En cuanto a la segunda mitad, palabras como «explosión», «devastación» o «aniquilación» ni siquiera describen los horrores que estos Johnny causaron.

Después de que Jubi Ejiofor anotara al comienzo de la primera mitad, los Johnnies sufrieron una sequía goleadora que hizo que el desierto del Sahara pareciera un océano. Fue necesario un tiro libre de Bryce Hopkins cuando quedaban 10 minutos y 47 segundos en el reloj para poner fin a esa sequía.

Al final del juego, St. John’s se resignó a anotar solo tiros libres ya que no lograron acertar ni un solo gol de campo después de la bandeja antes mencionada de Ejiofor. Cuando sonó el timbre final, es comprensible que la Tormenta Roja no hubiera lanzado un tiro fuera del campo en 17 minutos y 28 segundos.

El gran hombre Taris Reed abrió el camino para Connecticut con 20 puntos, 11 rebotes y seis bloqueos.

El gran hombre Taris Reed abrió el camino para Connecticut con 20 puntos, 11 rebotes y seis bloqueos.

Hurley le dijo al Daily Mail que espera que el

Hurley le dijo al Daily Mail que espera que el «dolor de lucha» de Reid se convierta en su marea este año.

Los Huskies estaban dirigidos por Reed, un pívot para personas mayores que tuvo una temporada de montaña rusa. Pero esta noche atacó con 20 puntos, once rebotes y seis tapones.

Hurley ha criticado a menudo el juego de Reid, pero esta noche enfatizó ante los periodistas lo importante que ha sido para el éxito de UConn. Pero en declaraciones al Daily Mail, Hurley ofreció una visión de los métodos mediante los cuales se logró tal cambio.

«Creo que uno se esfuerza mucho como entrenador», dijo Hurley al Daily Mail sobre el potencial de Reid. ‘Pruebas con la culpa, pruebas con la vergüenza, pruebas con el entusiasmo, intentas generar confianza.

‘Intentas no hablar con él. Intentas abrazarlo. Intentas muchas cosas diferentes. Y solo esperas que se encienda el interruptor de la luz para el reproductor.

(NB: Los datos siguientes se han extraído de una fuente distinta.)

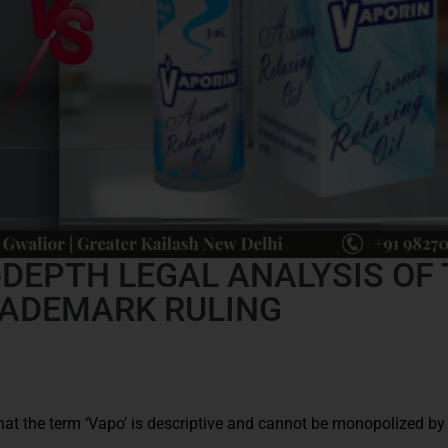
‑DEPTH LEGAL ANALYSIS OF
RADEMARK RULING
hat the term ‘Vapo’ is descriptive and cannot be monopolized by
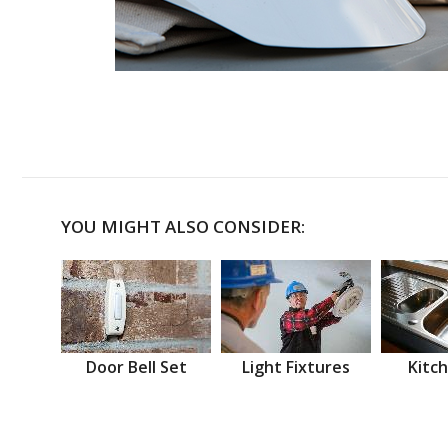
YOU MIGHT ALSO CONSIDER:
Door Bell Set
Light Fixtures
Kitch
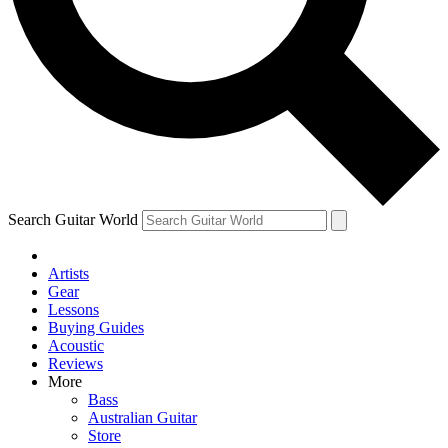
Contact me with news and offers from other Future brands
By submitting your information you agree to the
Terms & Conditions
and
Privacy Policy
and ar
Search Guitar World
Artists
Gear
Lessons
Buying Guides
Acoustic
Reviews
More
Bass
Australian Guitar
Store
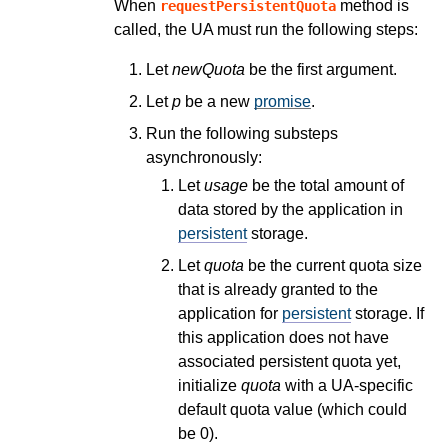
When
method is
requestPersistentQuota
called, the UA must run the following steps:
Let
newQuota
be the first argument.
Let
p
be a new
promise
.
Run the following substeps
asynchronously:
Let
usage
be the total amount of
data stored by the application in
persistent
storage.
Let
quota
be the current quota size
that is already granted to the
application for
persistent
storage. If
this application does not have
associated persistent quota yet,
initialize
quota
with a UA-specific
default quota value (which could
be 0).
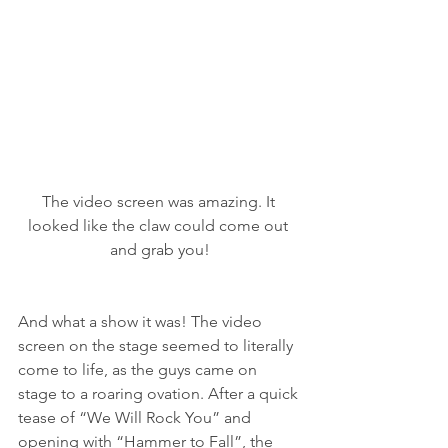
The video screen was amazing. It 
looked like the claw could come out 
and grab you!
And what a show it was! The video 
screen on the stage seemed to literally 
come to life, as the guys came on 
stage to a roaring ovation. After a quick 
tease of “We Will Rock You” and 
opening with “Hammer to Fall”, the 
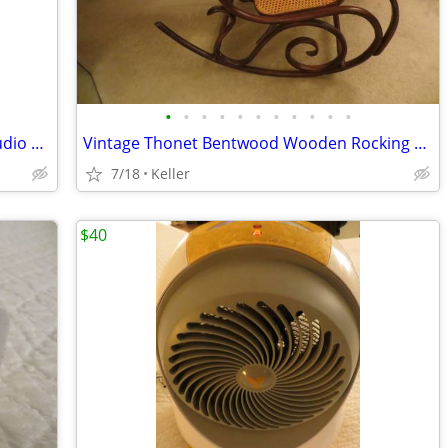
•
•
•
•
•
•
•
•
•
•
•
Portable Powered PA System Anchor Audio Model AN-100 Speaker Vintage
Vintage Thonet Bentwood Wooden Rocking Chair 1970's Solid Wood
7/18
Keller
$40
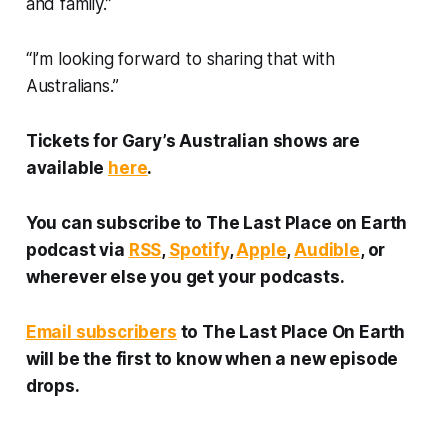
and family.”
“I’m looking forward to sharing that with
Australians.”
Tickets for Gary’s Australian shows are
available
here
.
You can subscribe to
The Last Place on Earth
podcast via
RSS
,
Spotify
,
Apple
,
Audible
, or
wherever else you get your podcasts.
Email subscribers
to
The Last Place On Earth
will be the first to know when a new episode
drops.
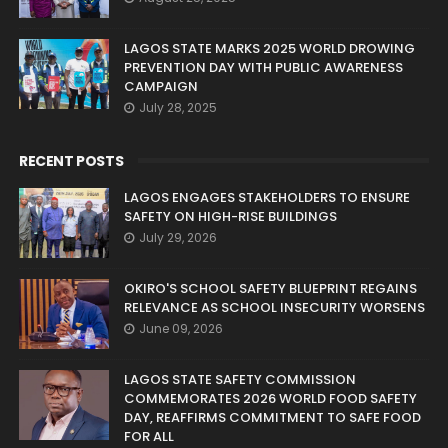
LAGOS STATE MARKS 2025 WORLD DROWING
PREVENTION DAY WITH PUBLIC AWARENESS
CAMPAIGN
July 28, 2025
RECENT POSTS
LAGOS ENGAGES STAKEHOLDERS TO ENSURE
SAFETY ON HIGH-RISE BUILDINGS
July 29, 2026
OKIRO'S SCHOOL SAFETY BLUEPRINT REGAINS
RELEVANCE AS SCHOOL INSECURITY WORSENS
June 09, 2026
LAGOS STATE SAFETY COMMISSION
COMMEMORATES 2026 WORLD FOOD SAFETY
DAY, REAFFIRMS COMMITMENT TO SAFE FOOD
FOR ALL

Y tal vez para él su carrera se esté desmoronando. Tiene mucho en juego. Finalmente empezó a resonar. Es uno de los jugadores más talentosos de todo el baloncesto universitario que no ha encontrado identidad, consistencia y enfoque.

«Si lo encuentra, será la primera vez que podrá montar dos juegos juntos. Así que, con suerte, el dolor de la lucha traerá cambios”.